[Work required]:
Leaving out every picture, retype the lines below from the top through the one that contains "platform founded in".

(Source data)
________

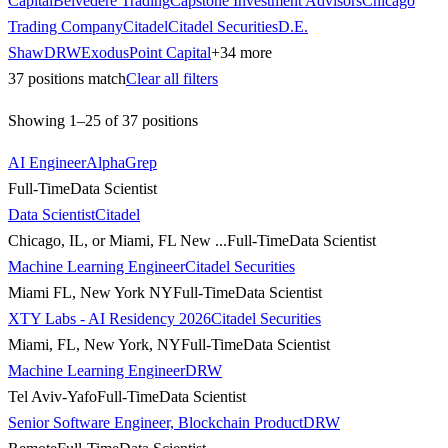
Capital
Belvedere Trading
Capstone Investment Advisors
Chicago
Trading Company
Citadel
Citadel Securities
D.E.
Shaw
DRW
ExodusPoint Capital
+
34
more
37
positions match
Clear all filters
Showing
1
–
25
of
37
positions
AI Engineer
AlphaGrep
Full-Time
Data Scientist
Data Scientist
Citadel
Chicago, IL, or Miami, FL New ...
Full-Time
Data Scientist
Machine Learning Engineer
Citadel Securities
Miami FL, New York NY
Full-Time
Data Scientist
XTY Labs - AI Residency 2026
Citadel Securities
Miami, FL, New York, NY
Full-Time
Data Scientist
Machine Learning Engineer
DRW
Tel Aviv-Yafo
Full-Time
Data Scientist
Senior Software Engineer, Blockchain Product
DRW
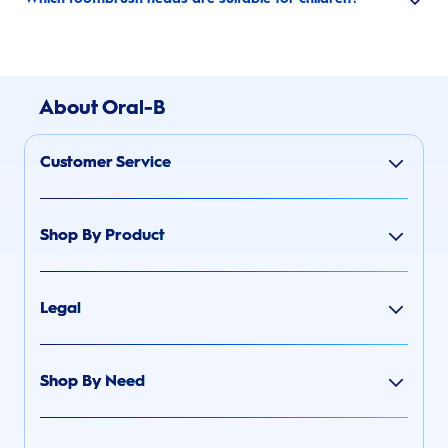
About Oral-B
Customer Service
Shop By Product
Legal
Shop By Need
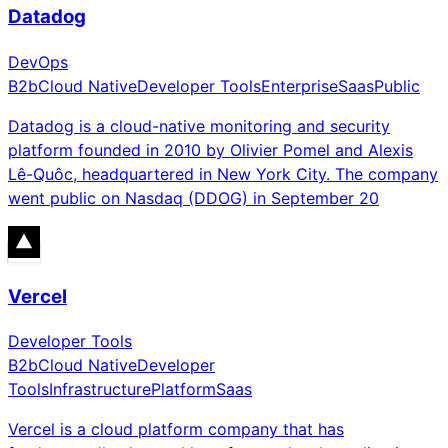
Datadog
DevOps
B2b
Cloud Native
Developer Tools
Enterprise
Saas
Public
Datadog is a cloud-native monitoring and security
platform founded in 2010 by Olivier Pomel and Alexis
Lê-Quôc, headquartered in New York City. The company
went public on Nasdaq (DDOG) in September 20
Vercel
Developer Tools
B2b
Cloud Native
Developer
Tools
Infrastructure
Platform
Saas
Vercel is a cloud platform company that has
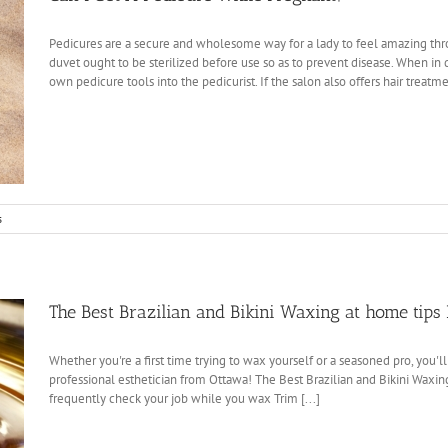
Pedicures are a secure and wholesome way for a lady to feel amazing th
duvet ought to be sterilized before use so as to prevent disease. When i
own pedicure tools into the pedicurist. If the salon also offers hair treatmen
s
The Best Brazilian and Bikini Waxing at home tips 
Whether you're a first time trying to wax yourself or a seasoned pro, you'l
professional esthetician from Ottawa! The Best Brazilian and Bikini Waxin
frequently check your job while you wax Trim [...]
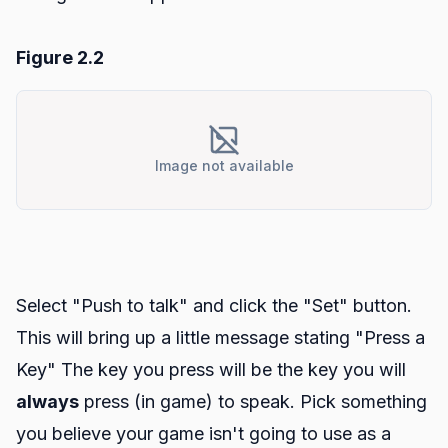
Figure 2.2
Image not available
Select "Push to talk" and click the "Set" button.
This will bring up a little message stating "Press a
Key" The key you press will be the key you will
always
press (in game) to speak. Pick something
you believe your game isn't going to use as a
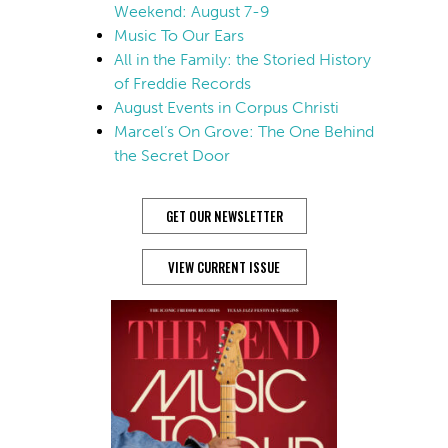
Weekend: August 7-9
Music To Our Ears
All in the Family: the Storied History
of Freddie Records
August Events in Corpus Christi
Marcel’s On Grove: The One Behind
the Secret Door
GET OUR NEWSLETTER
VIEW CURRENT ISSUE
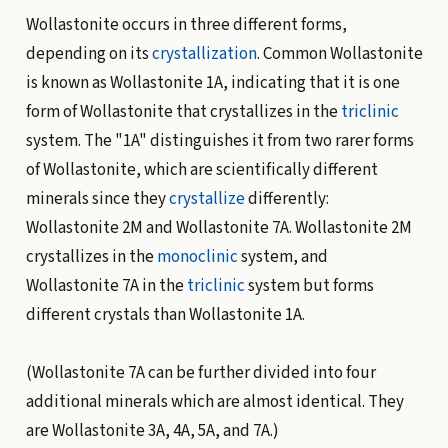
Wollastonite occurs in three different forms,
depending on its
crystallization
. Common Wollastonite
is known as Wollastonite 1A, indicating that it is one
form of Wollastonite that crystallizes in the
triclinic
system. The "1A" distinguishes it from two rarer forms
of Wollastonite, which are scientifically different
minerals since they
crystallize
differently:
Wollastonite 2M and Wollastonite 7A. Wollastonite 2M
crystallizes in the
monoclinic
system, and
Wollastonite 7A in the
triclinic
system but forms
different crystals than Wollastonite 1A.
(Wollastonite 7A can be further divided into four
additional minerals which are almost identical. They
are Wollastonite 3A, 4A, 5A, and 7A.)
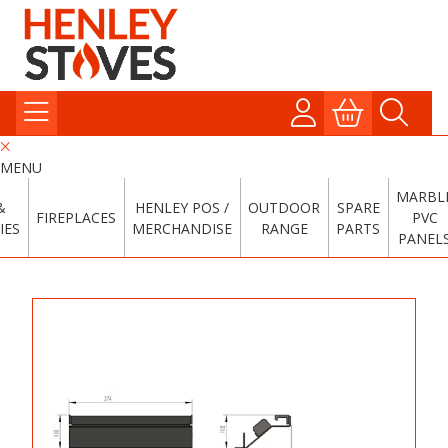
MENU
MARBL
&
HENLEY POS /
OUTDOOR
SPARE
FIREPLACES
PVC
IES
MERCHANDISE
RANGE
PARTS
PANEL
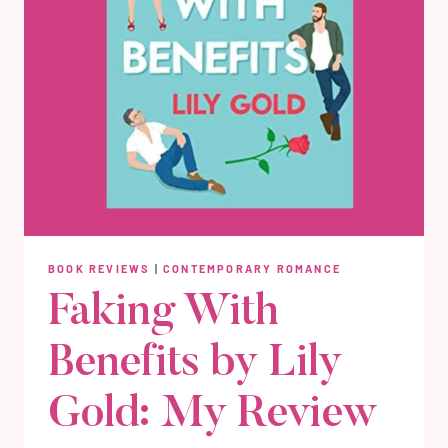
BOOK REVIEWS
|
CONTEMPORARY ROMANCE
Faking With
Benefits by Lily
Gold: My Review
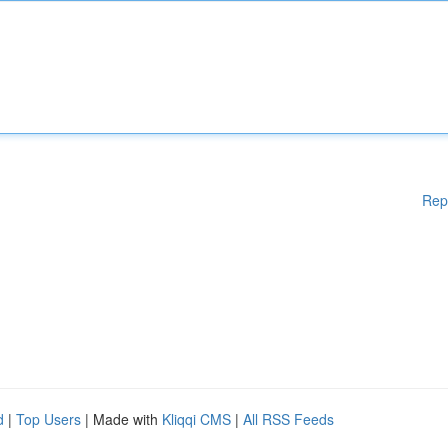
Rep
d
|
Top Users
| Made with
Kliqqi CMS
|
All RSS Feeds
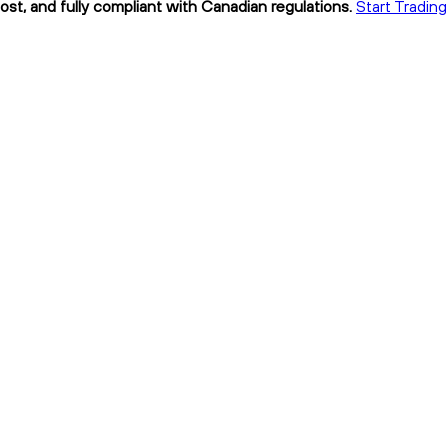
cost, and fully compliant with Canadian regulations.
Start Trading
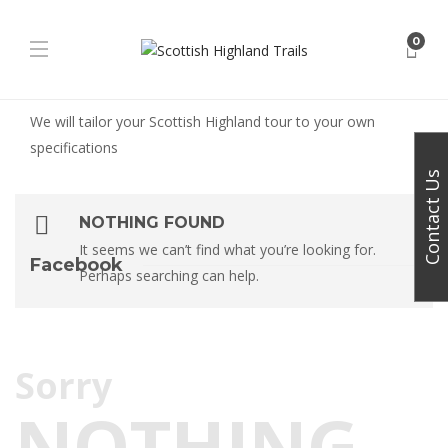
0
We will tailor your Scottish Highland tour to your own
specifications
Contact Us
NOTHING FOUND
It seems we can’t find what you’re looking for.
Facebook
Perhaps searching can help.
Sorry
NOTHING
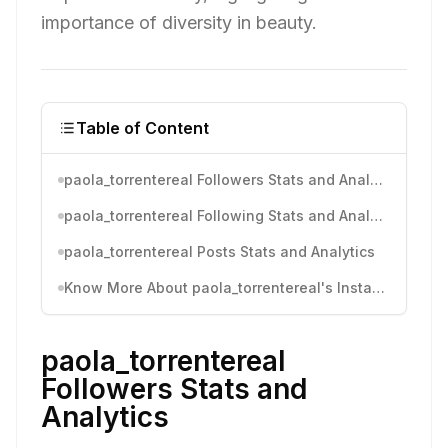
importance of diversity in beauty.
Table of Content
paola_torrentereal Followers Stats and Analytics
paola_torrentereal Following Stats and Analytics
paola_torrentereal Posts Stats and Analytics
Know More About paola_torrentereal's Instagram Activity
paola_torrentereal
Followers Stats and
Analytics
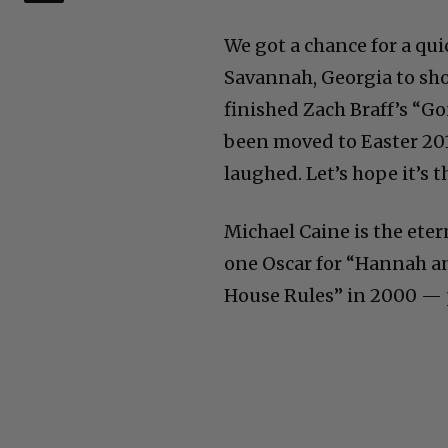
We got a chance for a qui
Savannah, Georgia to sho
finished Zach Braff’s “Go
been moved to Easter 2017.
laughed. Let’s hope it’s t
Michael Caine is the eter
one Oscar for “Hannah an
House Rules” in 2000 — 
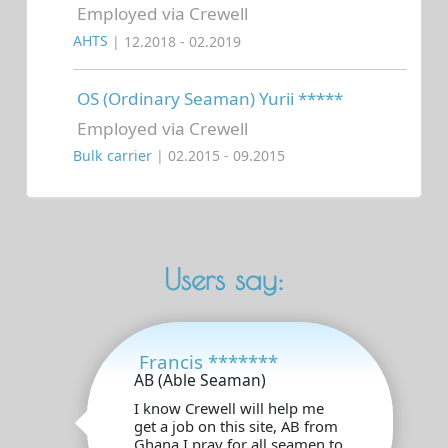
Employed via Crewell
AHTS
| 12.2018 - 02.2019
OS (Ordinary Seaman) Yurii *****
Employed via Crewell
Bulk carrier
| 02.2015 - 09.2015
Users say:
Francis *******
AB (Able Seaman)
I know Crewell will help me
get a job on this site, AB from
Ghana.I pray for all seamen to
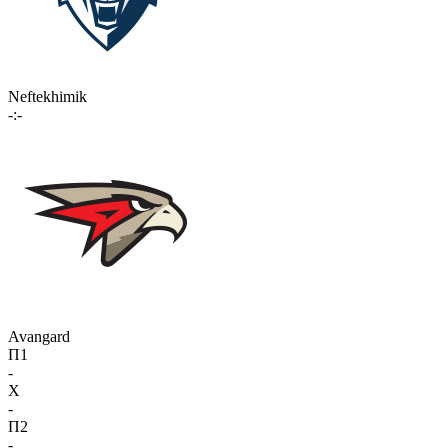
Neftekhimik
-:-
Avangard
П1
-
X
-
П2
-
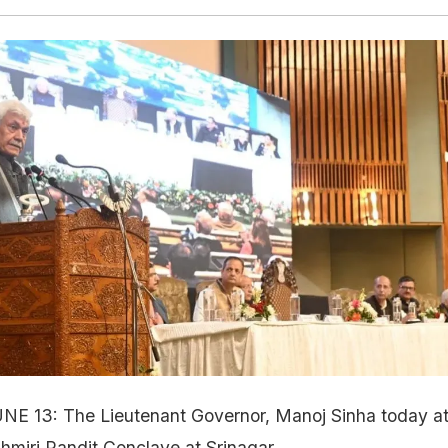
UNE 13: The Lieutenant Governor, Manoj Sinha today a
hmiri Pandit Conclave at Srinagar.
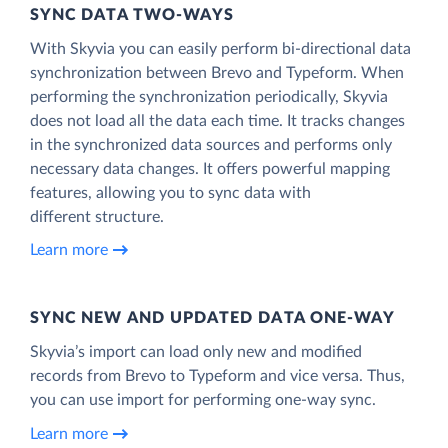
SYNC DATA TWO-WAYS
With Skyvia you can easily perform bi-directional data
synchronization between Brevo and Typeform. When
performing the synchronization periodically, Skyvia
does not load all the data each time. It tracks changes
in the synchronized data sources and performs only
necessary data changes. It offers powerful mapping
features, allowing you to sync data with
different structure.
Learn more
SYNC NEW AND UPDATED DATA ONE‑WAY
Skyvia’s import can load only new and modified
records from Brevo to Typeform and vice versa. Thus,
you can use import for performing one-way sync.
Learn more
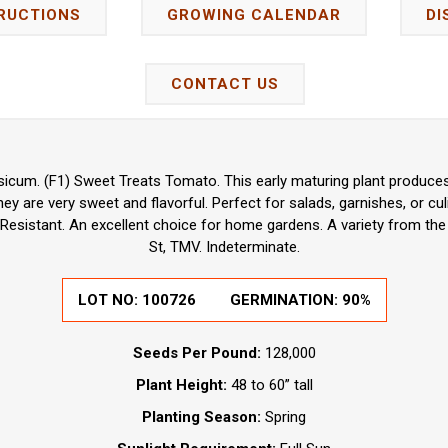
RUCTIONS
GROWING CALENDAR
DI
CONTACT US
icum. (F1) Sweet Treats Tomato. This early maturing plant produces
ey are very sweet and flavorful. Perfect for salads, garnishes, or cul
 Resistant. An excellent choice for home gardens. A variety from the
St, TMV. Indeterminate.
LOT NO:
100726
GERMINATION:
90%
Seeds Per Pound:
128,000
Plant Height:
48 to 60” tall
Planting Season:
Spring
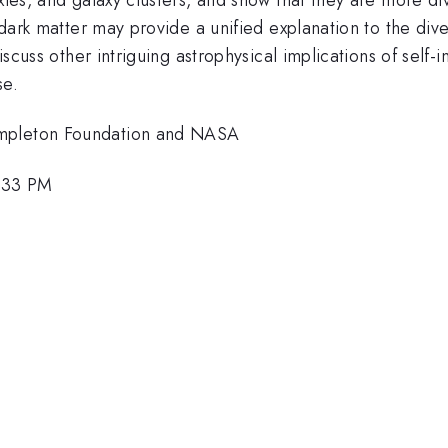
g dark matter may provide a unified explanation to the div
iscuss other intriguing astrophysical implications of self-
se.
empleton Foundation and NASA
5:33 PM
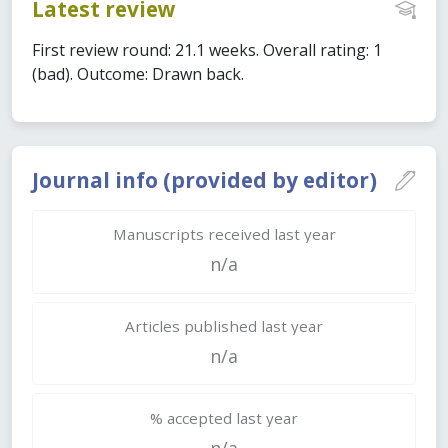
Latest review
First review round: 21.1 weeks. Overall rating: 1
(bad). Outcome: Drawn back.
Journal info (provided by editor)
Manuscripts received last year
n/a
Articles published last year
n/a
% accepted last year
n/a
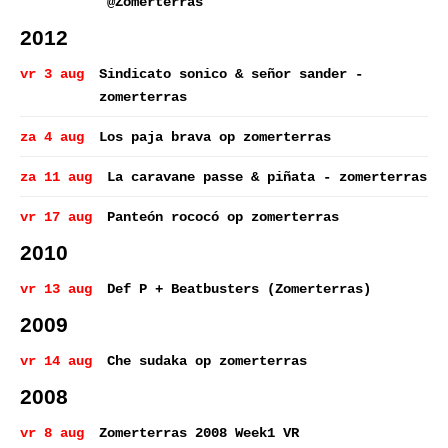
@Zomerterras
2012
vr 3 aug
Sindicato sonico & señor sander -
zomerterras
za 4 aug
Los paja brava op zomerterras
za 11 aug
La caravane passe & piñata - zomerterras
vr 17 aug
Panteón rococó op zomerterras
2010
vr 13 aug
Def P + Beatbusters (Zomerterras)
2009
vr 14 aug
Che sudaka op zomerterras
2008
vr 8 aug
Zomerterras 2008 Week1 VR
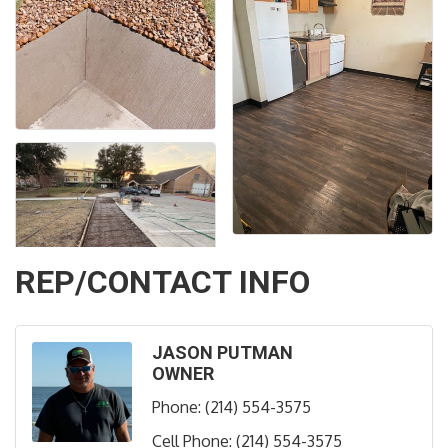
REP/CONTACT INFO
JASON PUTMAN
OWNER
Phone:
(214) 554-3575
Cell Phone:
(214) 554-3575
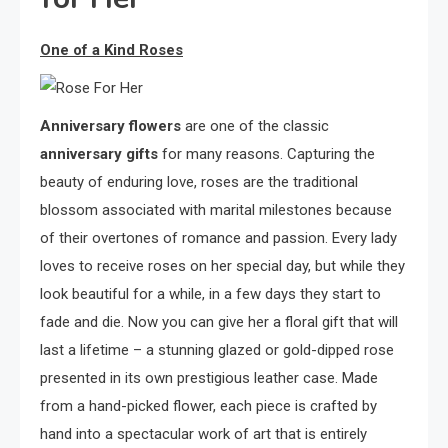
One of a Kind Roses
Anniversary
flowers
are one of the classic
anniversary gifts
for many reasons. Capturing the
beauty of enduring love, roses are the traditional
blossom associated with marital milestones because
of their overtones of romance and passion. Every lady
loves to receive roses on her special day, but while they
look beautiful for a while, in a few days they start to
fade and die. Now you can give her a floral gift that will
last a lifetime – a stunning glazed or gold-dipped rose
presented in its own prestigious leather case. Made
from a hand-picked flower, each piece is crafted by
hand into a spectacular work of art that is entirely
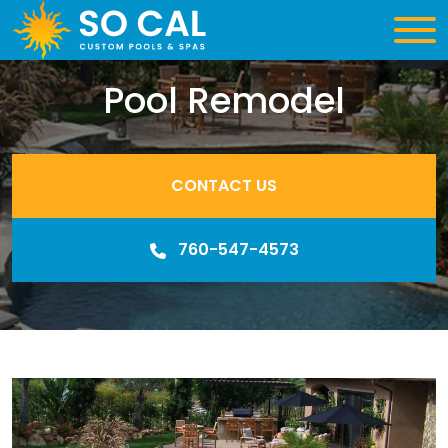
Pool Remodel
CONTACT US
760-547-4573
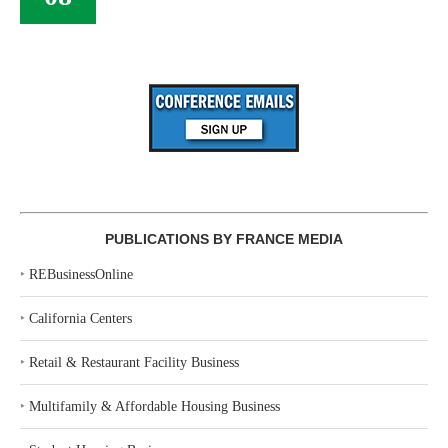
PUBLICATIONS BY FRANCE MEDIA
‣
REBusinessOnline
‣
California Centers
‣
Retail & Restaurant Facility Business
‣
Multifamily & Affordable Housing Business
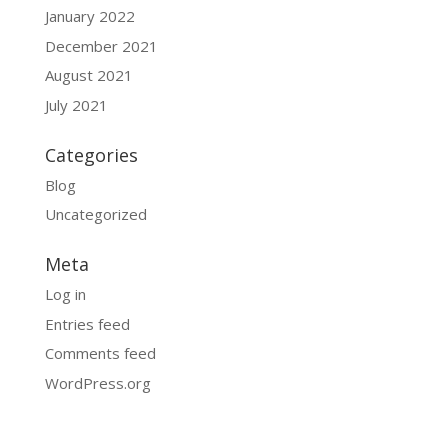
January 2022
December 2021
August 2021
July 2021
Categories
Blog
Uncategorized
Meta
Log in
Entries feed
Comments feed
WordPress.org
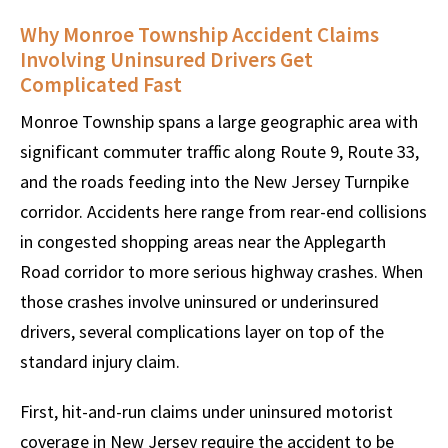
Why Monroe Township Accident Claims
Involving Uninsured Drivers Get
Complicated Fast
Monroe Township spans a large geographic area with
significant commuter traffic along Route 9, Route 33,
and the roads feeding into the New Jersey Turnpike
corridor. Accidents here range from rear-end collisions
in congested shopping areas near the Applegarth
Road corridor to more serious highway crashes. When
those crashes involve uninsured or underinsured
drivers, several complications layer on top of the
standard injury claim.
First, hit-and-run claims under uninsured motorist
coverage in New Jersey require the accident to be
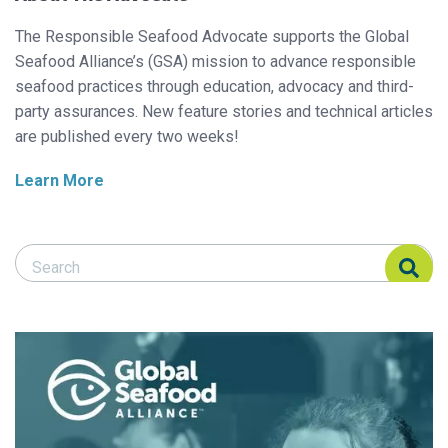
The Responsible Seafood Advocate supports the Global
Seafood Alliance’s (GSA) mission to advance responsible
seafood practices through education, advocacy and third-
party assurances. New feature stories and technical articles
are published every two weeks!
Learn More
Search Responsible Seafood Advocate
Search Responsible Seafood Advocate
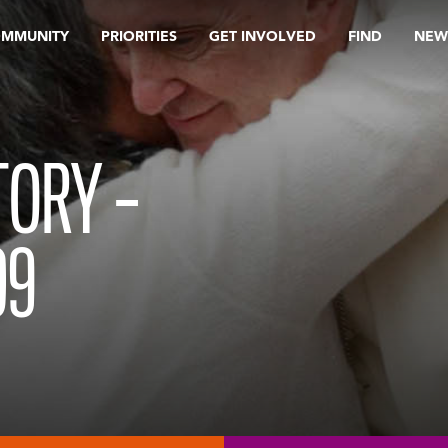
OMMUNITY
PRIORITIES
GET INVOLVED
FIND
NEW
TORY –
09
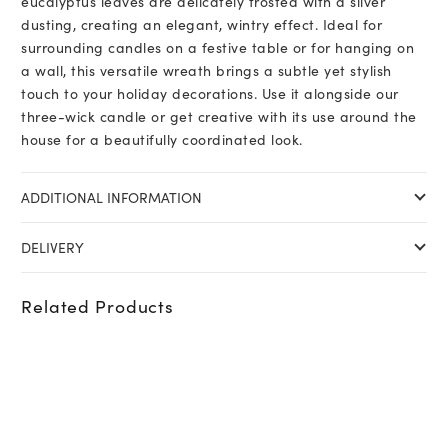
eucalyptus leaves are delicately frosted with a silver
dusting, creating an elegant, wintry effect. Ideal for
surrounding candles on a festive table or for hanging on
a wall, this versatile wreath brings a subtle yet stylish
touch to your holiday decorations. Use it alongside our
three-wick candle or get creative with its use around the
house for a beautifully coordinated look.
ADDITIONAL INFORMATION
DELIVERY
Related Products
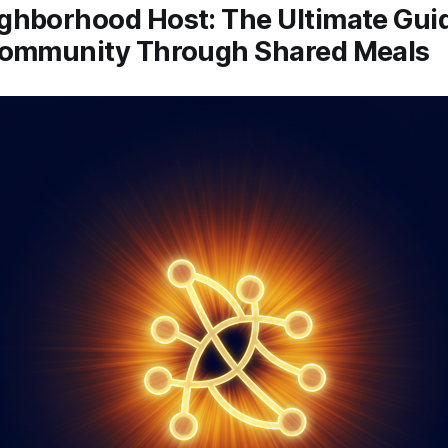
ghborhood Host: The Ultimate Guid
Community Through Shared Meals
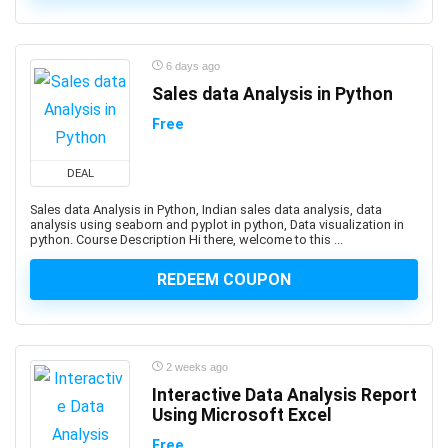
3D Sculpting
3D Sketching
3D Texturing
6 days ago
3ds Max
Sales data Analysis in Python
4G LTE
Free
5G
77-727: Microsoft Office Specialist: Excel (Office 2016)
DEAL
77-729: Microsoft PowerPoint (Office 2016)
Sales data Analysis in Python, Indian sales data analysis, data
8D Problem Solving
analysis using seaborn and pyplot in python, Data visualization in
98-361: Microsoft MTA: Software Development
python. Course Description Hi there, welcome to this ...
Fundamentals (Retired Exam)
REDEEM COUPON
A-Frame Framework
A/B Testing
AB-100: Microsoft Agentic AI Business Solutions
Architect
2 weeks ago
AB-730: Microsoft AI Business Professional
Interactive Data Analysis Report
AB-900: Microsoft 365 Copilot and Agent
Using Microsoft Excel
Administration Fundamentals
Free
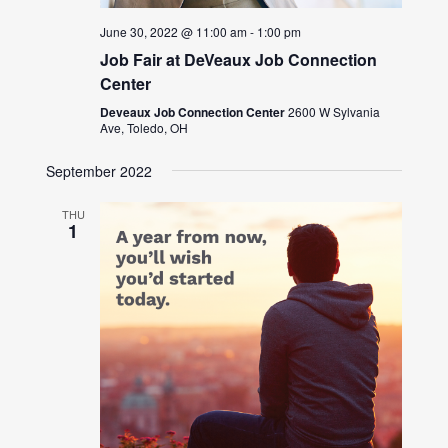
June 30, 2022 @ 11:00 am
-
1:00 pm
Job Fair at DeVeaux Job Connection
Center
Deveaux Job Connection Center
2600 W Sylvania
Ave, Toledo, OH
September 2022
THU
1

________

[Response box]:
Capital
Belvedere Trading
Capstone Investment Advisors
Chicago
Trading Company
Citadel
Citadel Securities
D.E.
Shaw
DRW
ExodusPoint Capital
+
34
more
37
positions match
Clear all filters
Showing
1
–
25
of
37
positions
AI Engineer
AlphaGrep
Full-Time
Data Scientist
Data Scientist
Citadel
Chicago, IL, or Miami, FL New ...
Full-Time
Data Scientist
Machine Learning Engineer
Citadel Securities
Miami FL, New York NY
Full-Time
Data Scientist
XTY Labs - AI Residency 2026
Citadel Securities
Miami, FL, New York, NY
Full-Time
Data Scientist
Machine Learning Engineer
DRW
Tel Aviv-Yafo
Full-Time
Data Scientist
Senior Software Engineer, Blockchain Product
DRW
About Oral-B
Customer Service
Shop By Product
Legal
Shop By Need
Datadog
DevOps
B2b
Cloud Native
Developer Tools
Enterprise
Saas
Public
Datadog is a cloud-native monitoring and security
platform founded in 2010 by Olivier Pomel and Alexis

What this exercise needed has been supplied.